Un temps s’écoula avant que des candidates se présentent. La passerelle fut reconstruite ornée d’arceaux de fleurs, du lierre poussait le long de la balustrade et un langage commun fut retrouvé pour les deux royaumes. Le défilé des candidates commença. Celles qui étaient refusées d’un côté allaient souvent de l’autre mais, par fierté, aucun roi ne voulait d’une prétendante que son frère avait refusé même si elle lui semblait agréable.

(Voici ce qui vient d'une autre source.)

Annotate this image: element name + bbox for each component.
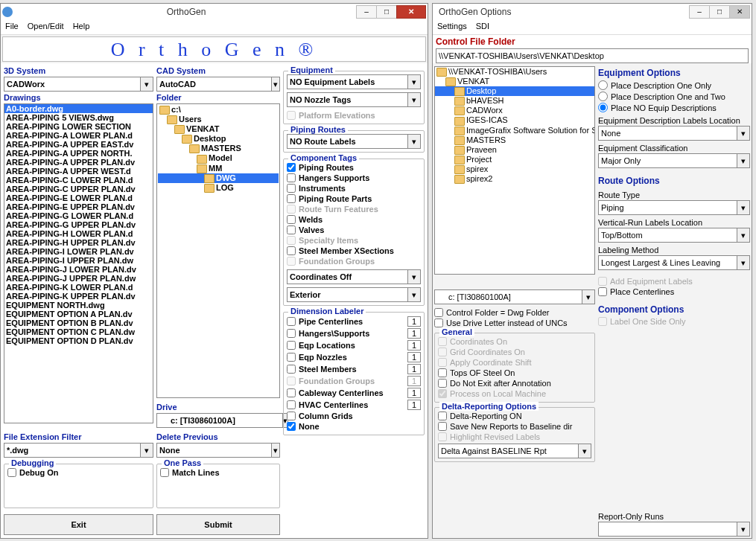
- close-button[interactable]: ✕: [729, 5, 750, 19]
- drawing-item[interactable]: AREA-PIPING-A UPPER WEST.d: [4, 167, 153, 176]
- drawing-item[interactable]: AREA-PIPING-E UPPER PLAN.dv: [4, 202, 153, 211]
- drawing-item[interactable]: A0-border.dwg: [4, 104, 153, 113]
- dim-checkbox[interactable]: [287, 365, 296, 374]
- chevron-down-icon[interactable]: ▾: [737, 522, 750, 537]
- dim-checkbox[interactable]: [287, 412, 296, 420]
- options-drive-input[interactable]: [434, 289, 582, 304]
- folder-node[interactable]: Model: [158, 153, 279, 163]
- chevron-down-icon[interactable]: ▾: [408, 74, 421, 89]
- coords-combo[interactable]: ▾: [287, 269, 421, 284]
- drawing-item[interactable]: AREA-PIPING LOWER SECTION: [4, 122, 153, 131]
- equipment-radio-row[interactable]: Place Description One Only: [598, 80, 750, 91]
- drawing-item[interactable]: AREA-PIPING-E LOWER PLAN.d: [4, 193, 153, 202]
- folder-node[interactable]: Users: [158, 115, 279, 124]
- dim-row[interactable]: Column Grids: [287, 411, 421, 421]
- cad-system-combo[interactable]: ▾: [156, 77, 280, 92]
- match-lines-checkbox[interactable]: [160, 468, 169, 477]
- file-ext-input[interactable]: [4, 443, 141, 458]
- route-labels-combo[interactable]: ▾: [287, 134, 421, 149]
- comp-tag-row[interactable]: Hangers Supports: [287, 173, 421, 183]
- comp-tag-checkbox[interactable]: [287, 173, 296, 182]
- chevron-down-icon[interactable]: ▾: [141, 443, 153, 458]
- equipment-radio[interactable]: [598, 103, 608, 112]
- options-folder-node[interactable]: bHAVESH: [435, 96, 594, 106]
- comp-tag-row[interactable]: Welds: [287, 214, 421, 225]
- cf-dwg-checkbox[interactable]: [434, 308, 443, 317]
- route-labels-input[interactable]: [287, 134, 408, 149]
- chevron-down-icon[interactable]: ▾: [737, 228, 750, 243]
- dim-checkbox[interactable]: [287, 317, 296, 326]
- equipment-labels-input[interactable]: [287, 74, 408, 89]
- drawing-item[interactable]: AREA-PIPING-C UPPER PLAN.dv: [4, 185, 153, 193]
- udl-checkbox[interactable]: [434, 318, 443, 327]
- route-type-combo[interactable]: ▾: [598, 200, 750, 215]
- comp-tag-row[interactable]: Valves: [287, 225, 421, 235]
- drawing-item[interactable]: AREA-PIPING-A UPPER NORTH.: [4, 149, 153, 158]
- exterior-input[interactable]: [287, 287, 408, 302]
- options-folder-node[interactable]: MASTERS: [435, 135, 594, 145]
- folder-node[interactable]: LOG: [158, 183, 279, 193]
- pc-checkbox[interactable]: [598, 287, 607, 296]
- menu-settings[interactable]: Settings: [437, 22, 467, 33]
- drawing-item[interactable]: AREA-PIPING-K UPPER PLAN.dv: [4, 292, 153, 301]
- equipment-radio-row[interactable]: Place Description One and Two: [598, 91, 750, 102]
- control-file-folder-input[interactable]: [436, 48, 749, 63]
- menu-open-edit[interactable]: Open/Edit: [28, 22, 64, 33]
- delta-combo[interactable]: ▾: [438, 444, 591, 458]
- dim-count[interactable]: 1: [407, 352, 421, 362]
- dim-row[interactable]: Pipe Centerlines1: [287, 316, 421, 327]
- minimize-button[interactable]: –: [356, 5, 377, 19]
- options-tree[interactable]: \\VENKAT-TOSHIBA\UsersVENKATDesktopbHAVE…: [434, 66, 595, 275]
- menu-help[interactable]: Help: [73, 22, 90, 33]
- dim-count[interactable]: 1: [407, 328, 421, 339]
- cf-dwg-row[interactable]: Control Folder = Dwg Folder: [434, 307, 595, 318]
- equipment-radio[interactable]: [598, 80, 608, 90]
- drawing-item[interactable]: EQUIPMENT NORTH.dwg: [4, 301, 153, 310]
- drawing-item[interactable]: AREA-PIPING-A LOWER PLAN.d: [4, 131, 153, 140]
- drawing-item[interactable]: AREA-PIPING-K LOWER PLAN.d: [4, 283, 153, 292]
- drawing-item[interactable]: EQUIPMENT OPTION D PLAN.dv: [4, 336, 153, 345]
- drive-input[interactable]: [156, 413, 283, 428]
- folder-node[interactable]: VENKAT: [158, 124, 279, 134]
- drawing-item[interactable]: EQUIPMENT OPTION B PLAN.dv: [4, 318, 153, 327]
- drawing-item[interactable]: AREA-PIPING-C LOWER PLAN.d: [4, 176, 153, 185]
- dim-count[interactable]: 1: [407, 316, 421, 327]
- exterior-combo[interactable]: ▾: [287, 287, 421, 302]
- chevron-down-icon[interactable]: ▾: [582, 289, 595, 304]
- delta-checkbox[interactable]: [438, 412, 447, 420]
- maximize-button[interactable]: □: [376, 5, 397, 19]
- drawings-list[interactable]: A0-border.dwgAREA-PIPING 5 VIEWS.dwgAREA…: [4, 103, 153, 423]
- ec-input[interactable]: [598, 153, 737, 168]
- folder-node[interactable]: MASTERS: [158, 144, 279, 153]
- folder-node[interactable]: c:\: [158, 105, 279, 115]
- comp-tag-row[interactable]: Instruments: [287, 183, 421, 193]
- dim-checkbox[interactable]: [287, 400, 296, 409]
- close-button[interactable]: ✕: [396, 5, 426, 19]
- chevron-down-icon[interactable]: ▾: [737, 126, 750, 141]
- options-drive-combo[interactable]: ▾: [434, 289, 595, 304]
- drawing-item[interactable]: AREA-PIPING-J LOWER PLAN.dv: [4, 265, 153, 274]
- comp-tag-checkbox[interactable]: [287, 163, 296, 172]
- options-folder-node[interactable]: spirex: [435, 164, 594, 174]
- nozzle-tags-input[interactable]: [287, 92, 408, 107]
- delete-prev-input[interactable]: [156, 443, 272, 458]
- chevron-down-icon[interactable]: ▾: [272, 443, 280, 458]
- coords-input[interactable]: [287, 269, 408, 284]
- general-row[interactable]: Tops OF Steel On: [438, 368, 591, 378]
- vrl-input[interactable]: [598, 228, 737, 243]
- comp-tag-checkbox[interactable]: [287, 225, 296, 234]
- drawing-item[interactable]: EQUIPMENT OPTION C PLAN.dw: [4, 327, 153, 336]
- cad-system-input[interactable]: [156, 77, 272, 92]
- udl-row[interactable]: Use Drive Letter instead of UNCs: [434, 318, 595, 328]
- dim-row[interactable]: HVAC Centerlines1: [287, 399, 421, 411]
- dim-count[interactable]: 1: [407, 340, 421, 350]
- comp-tag-checkbox[interactable]: [287, 246, 296, 255]
- chevron-down-icon[interactable]: ▾: [141, 77, 153, 92]
- dim-count[interactable]: 1: [407, 388, 421, 398]
- chevron-down-icon[interactable]: ▾: [408, 287, 421, 302]
- drawing-item[interactable]: AREA-PIPING-I UPPER PLAN.dw: [4, 256, 153, 265]
- dim-count[interactable]: 1: [407, 400, 421, 410]
- 3d-system-combo[interactable]: ▾: [4, 77, 153, 92]
- chevron-down-icon[interactable]: ▾: [737, 255, 750, 270]
- minimize-button[interactable]: –: [689, 5, 710, 19]
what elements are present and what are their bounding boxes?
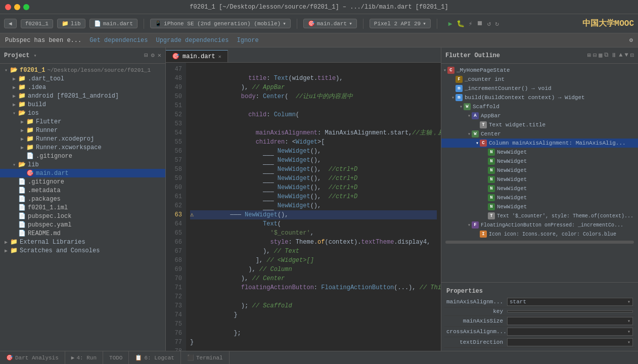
logo: 中国大学MOOC [582, 18, 634, 29]
stop-button[interactable]: ⏹ [476, 19, 484, 29]
outline-nw2[interactable]: N NewWidget [441, 157, 638, 166]
outline-myhomepagestate[interactable]: ▾ C _MyHomePageState [441, 66, 638, 75]
outline-nw4[interactable]: N NewWidget [441, 175, 638, 184]
upgrade-dependencies-link[interactable]: Upgrade dependencies [156, 37, 229, 44]
tree-item-runner-xcworkspace[interactable]: ▶ 📁 Runner.xcworkspace [0, 143, 165, 152]
tree-item-main-dart[interactable]: 🎯 main.dart [0, 169, 165, 177]
dropdown-arrow-icon[interactable]: ▾ [627, 339, 630, 345]
back-button[interactable]: ◀ [4, 19, 17, 28]
tab-run[interactable]: ▶ 4: Run [65, 351, 103, 364]
tab-terminal[interactable]: ⬛ Terminal [181, 351, 230, 364]
file-button[interactable]: 📄 main.dart [89, 19, 138, 28]
outline-build[interactable]: ▾ m build(BuildContext context) → Widget [441, 93, 638, 102]
line-num: 56 [166, 147, 182, 156]
tree-item-packages[interactable]: 📄 .packages [0, 195, 165, 203]
outline-text-counter[interactable]: T Text '$_counter', style: Theme.of(cont… [441, 211, 638, 220]
maximize-button[interactable] [23, 4, 29, 10]
tree-item-idea[interactable]: ▶ 📁 .idea [0, 83, 165, 92]
reload-button[interactable]: ↺ [486, 19, 492, 29]
dropdown-arrow-icon[interactable]: ▾ [627, 329, 630, 335]
settings-icon[interactable]: ⚙ [151, 52, 155, 59]
code-editor[interactable]: title: Text(widget.title), ), // AppBar … [186, 63, 441, 351]
tree-label: f0201_1.iml [28, 204, 68, 211]
tree-item-dart_tool[interactable]: ▶ 📁 .dart_tool [0, 74, 165, 83]
prop-value-crossaxis[interactable]: ▾ [507, 328, 633, 336]
tree-item-build[interactable]: ▶ 📁 build [0, 100, 165, 109]
icon-btn[interactable]: ⊞ [587, 52, 591, 59]
outline-nw6[interactable]: N NewWidget [441, 193, 638, 202]
tree-item-android[interactable]: ▶ 📁 android [f0201_1_android] [0, 92, 165, 100]
tree-label: Scratches and Consoles [20, 247, 100, 254]
outline-nw7[interactable]: N NewWidget [441, 202, 638, 211]
outline-nw3[interactable]: N NewWidget [441, 166, 638, 175]
outline-text-title[interactable]: T Text widget.title [441, 120, 638, 129]
prop-input-key[interactable] [507, 310, 633, 312]
tree-item-external-libs[interactable]: ▶ 📁 External Libraries [0, 238, 165, 246]
outline-appbar[interactable]: ▾ A AppBar [441, 111, 638, 120]
outline-icon[interactable]: I Icon icon: Icons.score, color: Colors.… [441, 230, 638, 239]
device-selector[interactable]: 📱 iPhone SE (2nd generation) (mobile) ▾ [150, 19, 291, 28]
tree-item-pubspec-lock[interactable]: 📄 pubspec.lock [0, 212, 165, 220]
collapse-icon[interactable]: ⊟ [144, 52, 148, 59]
outline-nw5[interactable]: N NewWidget [441, 184, 638, 193]
line-num: 73 [166, 301, 182, 310]
icon-btn3[interactable]: ▦ [599, 52, 602, 59]
file-icon: 📄 [18, 195, 26, 203]
outline-scaffold[interactable]: ▾ W Scaffold [441, 102, 638, 111]
up-icon[interactable]: ▲ [619, 52, 622, 59]
tree-item-ios[interactable]: ▾ 📂 ios [0, 109, 165, 117]
settings-icon[interactable]: ⚙ [629, 36, 633, 44]
line-num: 67 [166, 247, 182, 256]
icon-btn4[interactable]: ⧉ [604, 52, 609, 59]
folder-closed-icon: 📁 [26, 118, 34, 125]
minimize-button[interactable] [14, 4, 20, 10]
run-config-selector[interactable]: 🎯 main.dart ▾ [303, 19, 357, 28]
tree-item-gitignore[interactable]: 📄 .gitignore [0, 177, 165, 186]
tab-logcat[interactable]: 📋 6: Logcat [129, 351, 180, 364]
tree-item-flutter[interactable]: ▶ 📁 Flutter [0, 117, 165, 126]
icon-btn5[interactable]: ⏸ [611, 52, 617, 59]
lib-button[interactable]: 📁 lib [57, 19, 85, 28]
settings-outline-icon[interactable]: ⊡ [630, 52, 634, 59]
debug-button[interactable]: 🐛 [455, 19, 466, 29]
profile-button[interactable]: ⚡ [468, 19, 474, 29]
get-dependencies-link[interactable]: Get dependencies [89, 37, 148, 44]
outline-center[interactable]: ▾ W Center [441, 129, 638, 139]
line-num: 69 [166, 265, 182, 274]
line-num: 54 [166, 128, 182, 138]
tree-item-runner-xcodeproj[interactable]: ▶ 📁 Runner.xcodeproj [0, 134, 165, 143]
tab-dart-analysis[interactable]: 🎯 Dart Analysis [0, 351, 65, 364]
down-icon[interactable]: ▼ [625, 52, 628, 59]
tree-item-metadata[interactable]: 📄 .metadata [0, 186, 165, 195]
ignore-link[interactable]: Ignore [237, 37, 258, 44]
tree-item-pubspec-yaml[interactable]: 📄 pubspec.yaml [0, 220, 165, 229]
outline-fab[interactable]: ▾ F FloatingActionButton onPressed: _inc… [441, 220, 638, 230]
outline-nw1[interactable]: N NewWidget [441, 148, 638, 157]
tree-item-lib[interactable]: ▾ 📂 lib [0, 160, 165, 169]
tree-item-scratches[interactable]: ▶ 📁 Scratches and Consoles [0, 246, 165, 255]
todo-tab-label: TODO [109, 355, 122, 361]
tab-todo[interactable]: TODO [103, 351, 129, 364]
prop-value-mainaxis[interactable]: start ▾ [507, 298, 633, 306]
tab-main-dart[interactable]: 🎯 main.dart ✕ [166, 50, 228, 62]
tree-item-iml[interactable]: 📄 f0201_1.iml [0, 203, 165, 212]
close-button[interactable] [5, 4, 11, 10]
tree-item-gitignore-ios[interactable]: 📄 .gitignore [0, 152, 165, 160]
outline-column[interactable]: ▾ C Column mainAxisAlignment: MainAxisAl… [441, 139, 638, 148]
prop-value-textdirection[interactable]: ▾ [507, 338, 633, 346]
close-panel-icon[interactable]: ✕ [158, 52, 161, 59]
project-button[interactable]: f0201_1 [21, 19, 53, 28]
tree-item-runner[interactable]: ▶ 📁 Runner [0, 126, 165, 134]
tree-item-root[interactable]: ▾ 📂 f0201_1 ~/Desktop/lesson/source/f020… [0, 66, 165, 74]
outline-counter[interactable]: F _counter int [441, 75, 638, 84]
run-button[interactable]: ▶ [447, 19, 453, 29]
pixel-selector[interactable]: Pixel 2 API 29 ▾ [370, 19, 431, 28]
outline-incrementcounter[interactable]: m _incrementCounter() → void [441, 84, 638, 93]
reload2-button[interactable]: ↻ [494, 19, 500, 29]
dropdown-arrow-icon[interactable]: ▾ [627, 299, 630, 305]
tab-close-button[interactable]: ✕ [218, 54, 221, 60]
tree-item-readme[interactable]: 📄 README.md [0, 229, 165, 238]
dropdown-arrow-icon[interactable]: ▾ [627, 318, 630, 324]
prop-value-mainaxissize[interactable]: ▾ [507, 317, 633, 325]
icon-btn2[interactable]: ⊟ [593, 52, 597, 59]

Un jour vinrent deux sœurs jumelles qui étaient exactement telles qu’ils le souhaitaient et ils en tombèrent amoureux aussitôt. Ils en épousèrent une chacun le même jour et furent dans la plus grande félicité qu’ils aient jamais connu. Leur seule rivalité s’exerça désormais gentiment quand aux qualités respectives de leurs enfants. Ce fut à qui en aurait un le premier puis lequel de ces enfants serait le plus brillant. Heureusement, leur progéniture fut plus sage qu’eux. Le fils d’Isker tomba amoureux de la fille d’Adarech et les deux royaumes purent être réunis dans la liesse la plus totale.